P1010 PacBio Sequencing and Assembly of Complex BAC Clones

David Horvath , USDA-ARS, Fargo, ND
Victor Weigman , Expression Analysis Inc., Durham, NC
Saeed Salem , North Dakota State University, Fargo, ND
Shadi BaniTaan , North Dakota State University, Fargo, ND
PacBio sequencing has excellent attributes for sequencing individual BAC clones. With read lengths averaging nearly 3,000 bases each for over 75,000 reads, sequencing of individual BACs with an average insert size of 150 kb will provide approximately 1500X coverage. This high possibility of redundancy opens the possibility of running multiple BACs in a single cell. With current costs of ~$650 for library construction and $550 per cell, sequencing whole genomes worth of BAC clones could provide an attractive alternative to whole genome shot-gun sequencing efforts for previously un-sequenced organisms- particularly since BAC clones could be prescreened for gene-containing regions. However, assembly of PacBio sequence data is confounded by a high error rate which makes assembly difficult.  We have used PacBio sequencing on a series of BACs from leafy spurge (an auto-allo hexaploid invasive weedy perennial) containing different FLOWERING LOCUS T (FT) family members and several DORMANCY ASSOCIATED MADS-BOX (DAM) genes that are suspected to be organized as tandemly-repeated gene families.

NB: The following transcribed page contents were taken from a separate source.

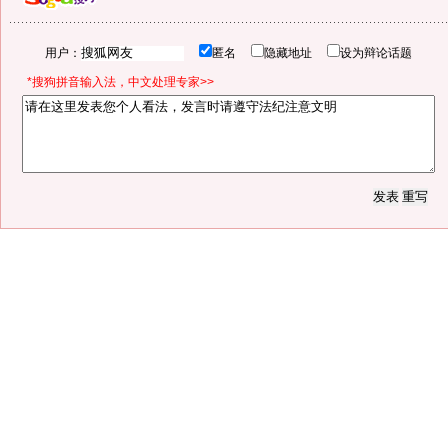
用户：
匿名
隐藏地址
设为辩论话题
*搜狗拼音输入法，中文处理专家>>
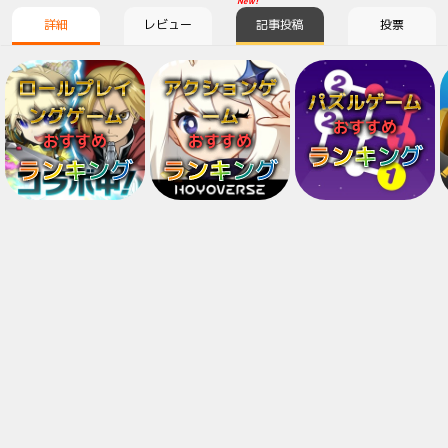
New!
詳細
レビュー
記事投稿
投票
ロールプレイ
アクションゲ
パズルゲーム
ングゲーム
ーム
おすすめ
おすすめ
おすすめ
ランキング
ランキング
ランキング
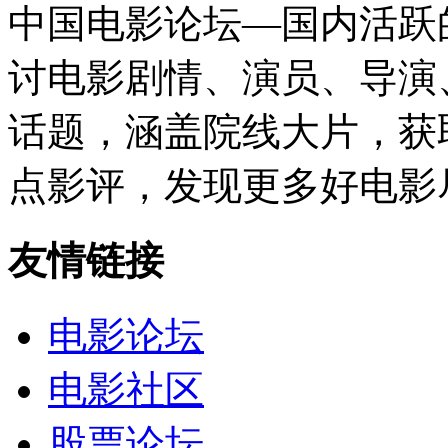
中国电影论坛—国内活跃
讨电影剧情、演员、导演
话题，涵盖院线大片，获
点影评，发现更多好电影
友情链接
电影论坛
电影社区
股票论坛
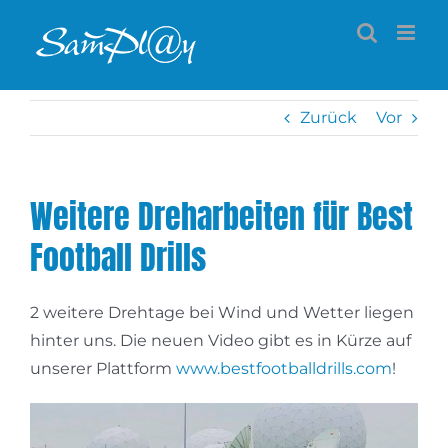
Zum
Inhalt
springen
Zurück
Vor
Weitere Dreharbeiten für Best
Football Drills
2 weitere Drehtage bei Wind und Wetter liegen
hinter uns. Die neuen Video gibt es in Kürze auf
unserer Plattform
www.bestfootballdrills.com
!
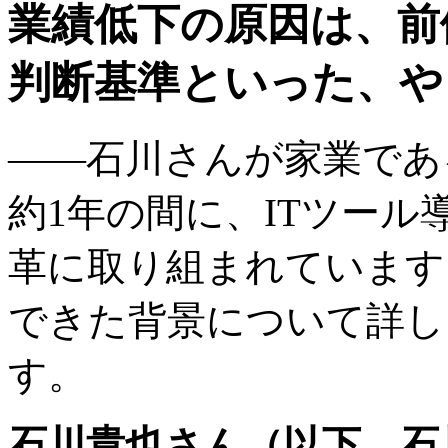
業績低下の原因は、前
判断基準といった、や
――石川さんが家業であ
約1年の間に、ITツー
革に取り組まれています
できた背景について詳し
す。
石川貴也さん（以下、石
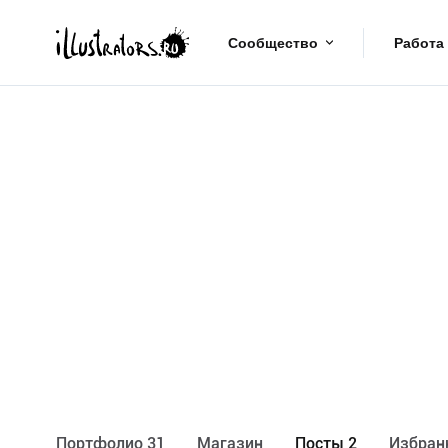
Сообщество
Работа
Портфолио 31
Maгазин
Посты 2
Избран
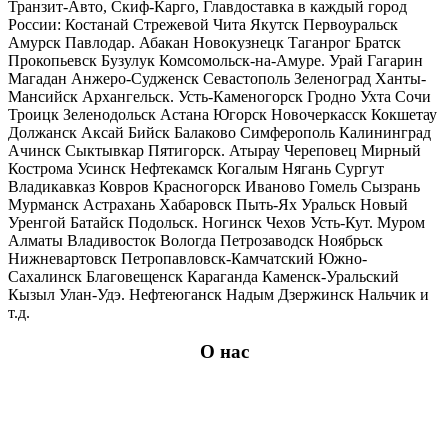
Транзит-Авто, Скиф-Карго, Главдоставка в каждый город
России: Костанай Стрежевой Чита Якутск Первоуральск
Амурск Павлодар. Абакан Новокузнецк Таганрог Братск
Прокопьевск Бузулук Комсомольск-на-Амуре. Урай Гагарин
Магадан Анжеро-Судженск Севастополь Зеленоград Ханты-
Мансийск Архангельск. Усть-Каменогорск Гродно Ухта Сочи
Троицк Зеленодольск Астана Югорск Новочеркасск Кокшетау
Должанск Аксай Бийск Балаково Симферополь Калининград
Ачинск Сыктывкар Пятигорск. Атырау Череповец Мирный
Кострома Усинск Нефтекамск Когалым Нягань Сургут
Владикавказ Ковров Красногорск Иваново Гомель Сызрань
Мурманск Астрахань Хабаровск Пыть-Ях Уральск Новый
Уренгой Батайск Подольск. Ногинск Чехов Усть-Кут. Муром
Алматы Владивосток Вологда Петрозаводск Ноябрьск
Нижневартовск Петропавловск-Камчатский Южно-
Сахалинск Благовещенск Караганда Каменск-Уральский
Кызыл Улан-Удэ. Нефтеюганск Надым Дзержинск Нальчик и
т.д.
О нас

Six libraries were constructed with either a single BAC or with complexes of multiple BACs. Error rates in the sequencing data were nearly 14% based on comparison to known vector sequences. The actual redundancy based on vector sequence presence ranged from as little as 26 to slightly over 700. Significant contamination with unknown sequences was observed. Initially assemblies failed, so various correction protocols were developed and tested.  The results from these processing methods will be presented as will information of gene structure for FT and DAM genes of leafy spurge.